The growing competition between airports "mirrors the kind of aggressive marketing that cities in general are doing to promote economic development," says Mary Rose Loney, Chicago's aviation commissioner. She says "Airports have become valued economic jewels in communities."

Airlines disgusted by delays and high service costs at old mega-hub airports in the Northeast and Midwest could shift a greater portion of their operations to newer, cheaper airfields in the South and Southwest. A loss of hub service from an older field would sap local economies, especially in lucrative businesses related to air travel like tourism and convention services, say transportation experts.

O'Hare's challenge

That possibility is especially disturbing for the nation's busiest airport - Chicago's O'Hare - where average fares are 23 percent higher than those at 33 other large fields, according to a recent study by the US General Accounting Office (GAO).

"These higher costs are causing Chicago to lose its geographic air transportation advantage to competing convention industries in Florida, California, Nevada, and Arizona," says Illinois Transportation Secretary Kirk Brown.

Indeed, Chicago might soon lose an annual convention gathering worth more than $64 million to its economy. The Radiological Society of North America is considering moving its conclave to Orlando, Fla. The comparatively rapid rise in air fares at O'Hare is one of many reasons, says Michael O'Connell, the society's director of meetings and convention services.

Why costs are rising

O'Hare is one of nine major airports where, despite deregulation, barriers to competition have kept fares high. Major airports at Chicago, New York, and Washington are constrained by federal limits on takeoffs and landings. Long-term exclusive leases on airport gates and rules that limit flights exceeding a certain distance from New York's LaGuardia and Washington's National Airport also inhibit competition. Kennedy airport in New York and Dulles in Washington have an effective monopoly on long-haul flights from those markets.

Moreover, marketing practices by dominant airlines at O'Hare and other big airports squeeze out new carriers. They pay bonus commissions to travel agents, promote frequent flier plans, exploit their ownership of the computer reservation systems, and arrange to have their flights listed in the reservation systems of other carriers, says the GAO.

Such barriers, along with the crowded tarmac at older fields, could encourage airlines to transit passengers at airports such as Atlanta, Dallas/Ft. Worth, Denver, and Indianapolis, experts say.

Warning of just such dim prospects for O'Hare, a group of politicians, state officials, and business interests have revived a campaign to build a third major airfield for Chicago 37 miles south of the city.

The group readily describes a litany of blemishes on O'Hare:

* Passengers who used O'Hare in 1993 paid a fare premium of 7 percent, according to a US Department of Transportation study.

* Some 400,000 jobs will be lost in the six counties of northeast Illinois without an expansion of airport capacity.

* O'Hare and Chicago's smaller Midway Airport would be unable to handle a more than twofold rise in air travel demand by 2015.

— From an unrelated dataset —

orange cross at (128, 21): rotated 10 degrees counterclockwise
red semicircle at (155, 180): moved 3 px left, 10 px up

The proposed new airport in Peotone, Ill., faces broad opposition, including from City Hall, the airlines, and the ATA. Opponents say fares at O'Hare should not be compared with those at airports serving longer average flights that offer a lower cost per mile.

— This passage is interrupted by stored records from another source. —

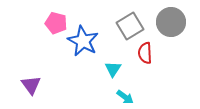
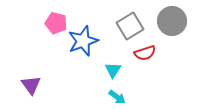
gray circle: moved 1 px right, 1 px up
blue star: rotated 24 degrees clockwise
red semicircle: rotated 105 degrees counterclockwise
cyan triangle: moved 1 px down
cyan arrow: moved 8 px left
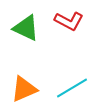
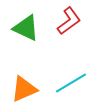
red L-shape: rotated 64 degrees counterclockwise
cyan line: moved 1 px left, 5 px up
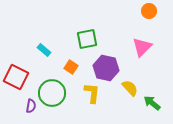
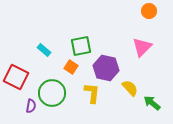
green square: moved 6 px left, 7 px down
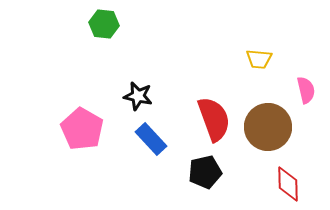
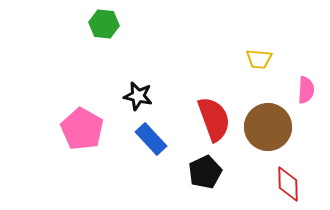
pink semicircle: rotated 16 degrees clockwise
black pentagon: rotated 12 degrees counterclockwise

"Those statistics show that you can do whatever you want with statistics," says David Fuscus, spokesperson at ATA. "From an aviation business standpoint, Peotone doesn't make any sense."

Still, smaller, cheaper air fields such as McCarran International Airport near Las Vegas are attracting new business. There, passenger traffic has grown 200 percent since 1985.

McCarran charges airlines low service fees in part because it takes in a sizable part of its revenue from slot machines, says airport spokesman Adam Mayberry.

Though McCarran today largely serves a "leisure" market with point-to-point service, it hopes to take on a hub role. The airport has stepped-up its promotion efforts, Mr. Mayberry says, because "we want travel folks and airlines and business people to know that Las Vegas has an outstanding airport, and it will never be an impediment to growth."